Your goal:
Set out exactly every line of the entries below, starting at the line that holds "Sicherheit, Verhinderung und" and stopping after the line that holds "edener Endgeräte".

Recorded data:
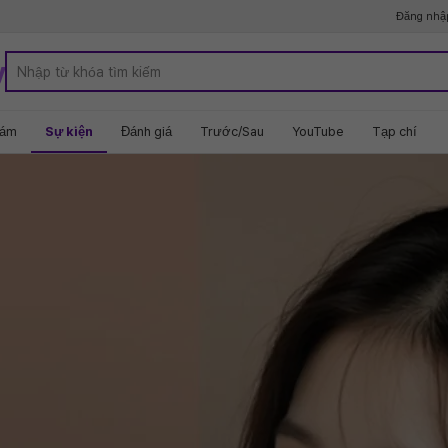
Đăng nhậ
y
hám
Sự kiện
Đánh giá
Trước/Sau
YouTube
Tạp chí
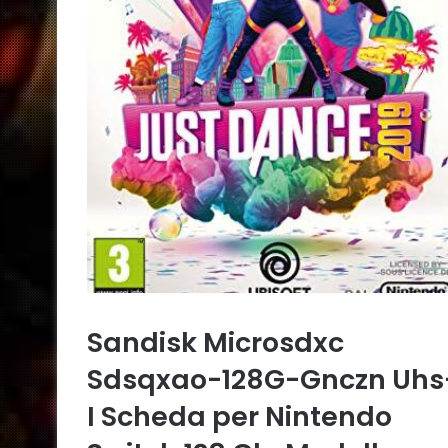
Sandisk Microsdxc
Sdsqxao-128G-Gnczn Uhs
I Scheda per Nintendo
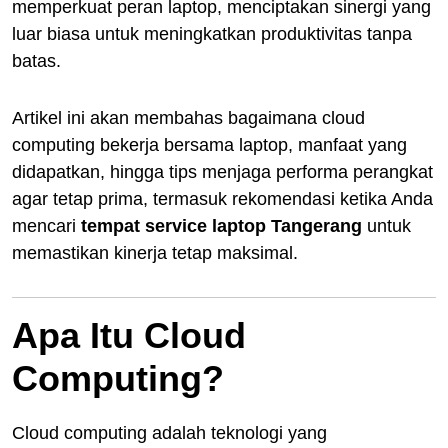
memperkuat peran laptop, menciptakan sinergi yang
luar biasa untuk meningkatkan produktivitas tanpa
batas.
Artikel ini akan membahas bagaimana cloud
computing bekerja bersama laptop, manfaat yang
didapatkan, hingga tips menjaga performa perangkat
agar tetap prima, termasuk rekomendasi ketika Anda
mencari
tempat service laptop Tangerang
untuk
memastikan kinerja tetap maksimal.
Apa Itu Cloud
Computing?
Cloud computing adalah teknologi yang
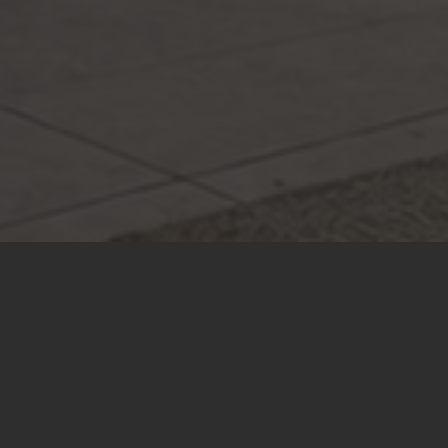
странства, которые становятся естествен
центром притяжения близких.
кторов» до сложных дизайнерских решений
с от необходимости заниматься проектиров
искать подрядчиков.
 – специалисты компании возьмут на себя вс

--

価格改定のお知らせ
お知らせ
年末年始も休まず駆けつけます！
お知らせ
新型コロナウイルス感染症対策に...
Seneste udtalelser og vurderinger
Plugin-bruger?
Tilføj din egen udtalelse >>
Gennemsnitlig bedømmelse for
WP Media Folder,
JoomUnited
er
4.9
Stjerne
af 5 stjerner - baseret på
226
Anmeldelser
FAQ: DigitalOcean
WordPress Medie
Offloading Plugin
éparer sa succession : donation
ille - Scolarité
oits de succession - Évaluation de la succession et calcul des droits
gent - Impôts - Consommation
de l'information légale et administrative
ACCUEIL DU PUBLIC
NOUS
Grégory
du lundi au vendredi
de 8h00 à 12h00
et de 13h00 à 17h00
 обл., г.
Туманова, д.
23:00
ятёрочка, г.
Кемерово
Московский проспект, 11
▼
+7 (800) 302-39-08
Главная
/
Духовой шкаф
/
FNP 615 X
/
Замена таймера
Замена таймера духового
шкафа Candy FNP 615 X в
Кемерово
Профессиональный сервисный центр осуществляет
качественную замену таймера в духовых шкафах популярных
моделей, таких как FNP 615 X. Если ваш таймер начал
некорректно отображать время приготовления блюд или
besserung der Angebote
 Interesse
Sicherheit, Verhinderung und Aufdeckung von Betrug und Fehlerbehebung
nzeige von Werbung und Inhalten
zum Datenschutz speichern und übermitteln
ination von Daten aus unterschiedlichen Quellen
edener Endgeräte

==

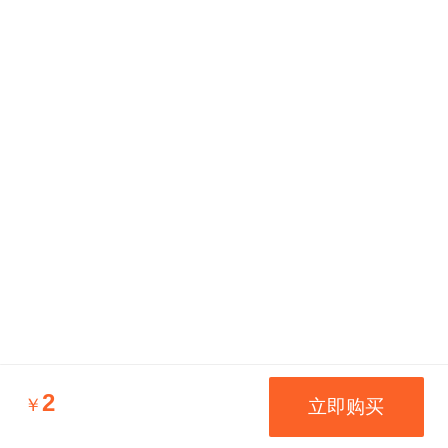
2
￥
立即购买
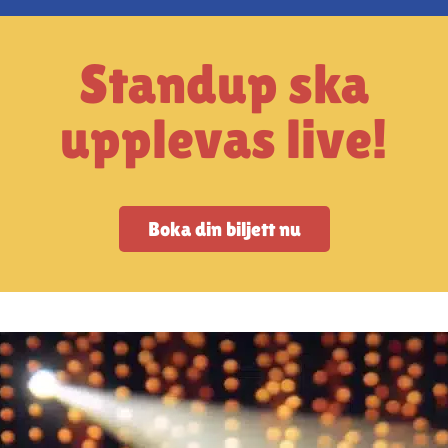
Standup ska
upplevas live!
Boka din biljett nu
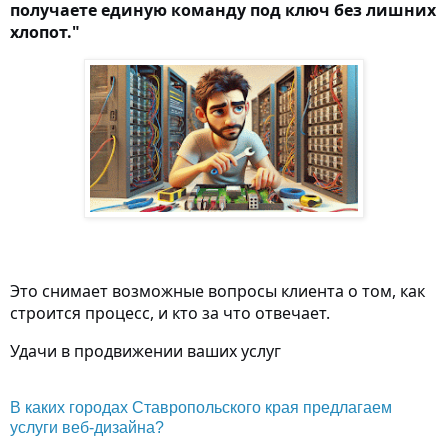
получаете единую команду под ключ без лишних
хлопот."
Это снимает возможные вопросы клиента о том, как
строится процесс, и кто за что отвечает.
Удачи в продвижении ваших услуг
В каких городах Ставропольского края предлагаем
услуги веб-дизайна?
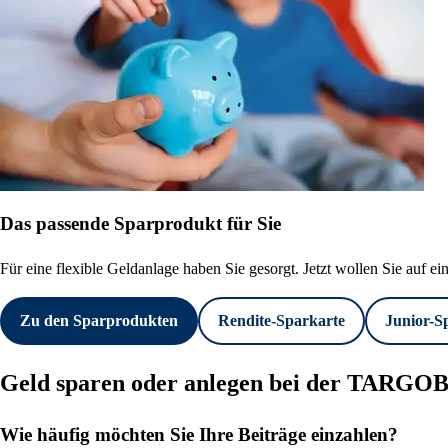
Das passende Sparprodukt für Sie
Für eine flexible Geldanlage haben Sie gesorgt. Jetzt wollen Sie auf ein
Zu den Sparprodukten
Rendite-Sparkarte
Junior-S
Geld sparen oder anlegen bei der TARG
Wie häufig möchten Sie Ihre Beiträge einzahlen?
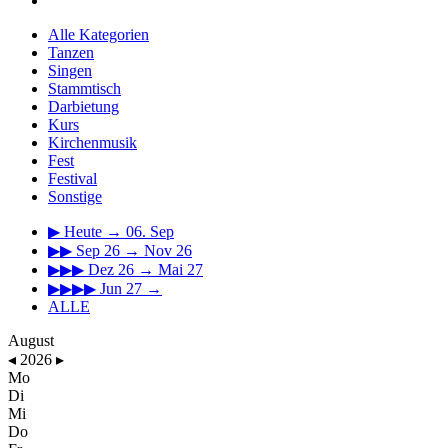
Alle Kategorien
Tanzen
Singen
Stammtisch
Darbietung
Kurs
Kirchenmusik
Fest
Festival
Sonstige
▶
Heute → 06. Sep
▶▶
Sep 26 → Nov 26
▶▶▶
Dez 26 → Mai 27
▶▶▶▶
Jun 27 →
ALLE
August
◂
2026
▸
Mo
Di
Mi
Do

Exercise output:
Sicherheit, Verhinderung und Aufdeckung von Betrug und Fehlerbehebung
nzeige von Werbung und Inhalten
zum Datenschutz speichern und übermitteln
ination von Daten aus unterschiedlichen Quellen
edener Endgeräte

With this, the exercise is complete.